Lo studente che sfila pacificamente, come il passante che lo incrocia o il negoziante con le vetrine affacciate sul percorso, hanno tutti l’eguale diritto a che il violento non rovini la protesta, la vita e il commercio. Ho sentito dire, in questi giorni, fin troppe sciocchezze pericolose. Ho sentito illustri cattedratici ricordare con nostalgia i tempi in cui erano i “servizi d’ordine” dei movimenti a garantire la sicurezza. A parte il fatto che non garantivano un accidente, a parte il dettaglio che erano illegali (non è consentito aggirarsi armati, sia pure di mazze ferrate, così come non è consentito sfondare il cranio altrui a colpi di casco), vorrei ricordare che è da quei servizi d’ordine che venne la manovalanza armata degli squadroni della morte. Ho sentito dice che tracciare i confini della “zona rossa”, ovvero di quartieri ove non sarà consentito manifestare, come già si è fatto la settimana scorsa e come si fece a Genova, sarebbe una “provocazione”. Di chi, di che? Tutte le manifestazioni pubbliche, anche quelle ciclistiche, hanno un percorso autorizzato, dal quale non possono uscire. Fra gente civile basta un cartello, o un nastro bicolore. Se temo che non tutti siano civili metto le forze dell’ordine a presidiare il confine. Non rispettarlo significa esporre a serio rischio la vita delle persone, perché il fiume umano può divenire una corrente assassina. Quindi è proibito, punto e basta. Dirò di più: sono favorevole al fermo di chiunque deragli. Ho anche sentito dire che, per evitare pericoli, si potrebbero arrestare preventivamente i facinorosi, modello partite calcistiche. Capisco che a taluni sia oscuro il confine fra lo spettacolo e la manifestazione del pensiero, così come fra il diritto di voto e il televoto per il grande fratello, ma tutto sta ad intendersi: le misure interdittive e preventive esistono da sempre, ma occorre poterle applicare. Il che avviene a cura dei poteri preposti, non per editti d’incerto conio.

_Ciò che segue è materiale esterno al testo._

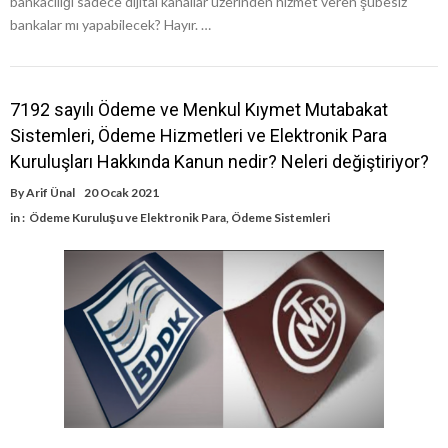
bankacılığı sadece dijital kanallar üzerinden hizmet veren şubesiz
bankalar mı yapabilecek? Hayır. …
7192 sayılı Ödeme ve Menkul Kıymet Mutabakat
Sistemleri, Ödeme Hizmetleri ve Elektronik Para
Kuruluşları Hakkında Kanun nedir? Neleri değiştiriyor?
By
Arif Ünal
20 Ocak 2021
in :
Ödeme Kuruluşu ve Elektronik Para
,
Ödeme Sistemleri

E qui si torna alla questione giustizia. In un Paese civile, la teppaglia esibitasi a Roma sarebbe già passata davanti al suo giudice. Ci sono i filmati e ci sono i fermati. Il processo non si fa in piazza, ma si fa in fretta. E’ anche sbagliato reclamare la conferma delle misure cautelari, perché non ci sono indagini da fare, ma solo da accertare, con tutte le garanzie del caso, se quel Tale è o non è quello che appicca il fuoco ai mezzi delle forze dell’ordine. Se non lo è lo si libera, con le scuse, e se lo è va dritto in carcere. Non è in colpa ed errore il giudice che scarcera, ma quello che non giudica. Davanti agli occhi abbiamo la barbarie di un mondo senza giustizia: sia che scarceri i violenti, sia che pretenda di tenerli al gabbio senza condanna.

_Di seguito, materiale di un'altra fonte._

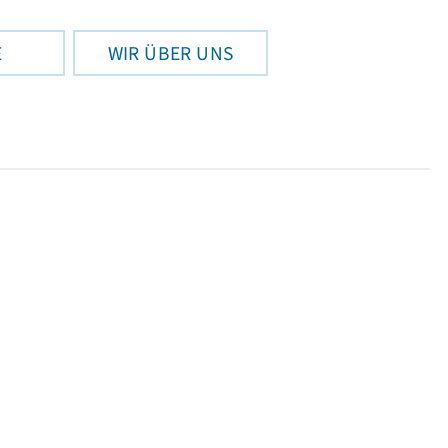
E
WIR ÜBER UNS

I fatti di questi giorni tornano utili anche per riconsiderare un tema, dibattuto in precedenza con la consueta lucidità delle tifoserie: le intercettazioni telefoniche. Era contrario alle intercettazioni chi oggi chiede arresti preventivi. Sulla base di che? Era favorevole chi dispone le scarcerazioni immediate. Perché se lascio i picconi nel baule di una macchina, onde ritrovarli alla bisogna, sono un combattente per la libertà, ma se al telefono parlano gli amministratori di due società allora sì che la collettività corre un rischio elevato. Nel mentre suggerisco ad entrambe gli estremi di farsi curare, ricordo quale era la nostra posizione: a. intercettazioni fatte a cura delle forze che garantiscono la sicurezza collettiva; b. utilizzo quali strumenti d’indagine (dici che lascerai i picconi, sorveglio che tu lo faccia e ti arresto non per averlo detto, ma per averlo fatto); c. esclusione delle telefonate dalle carte processuali, in modo da evitare devastazioni di ciò che è bene resti privato.

Se mettessimo una zona rossa a presidio del buon senso e dell’argomentazione assennata sarebbe più evidente il nesso fra proposte e problemi concreti, come più chiara la dissennatezza delle sparate cui s’abbeverano le opposte propagande.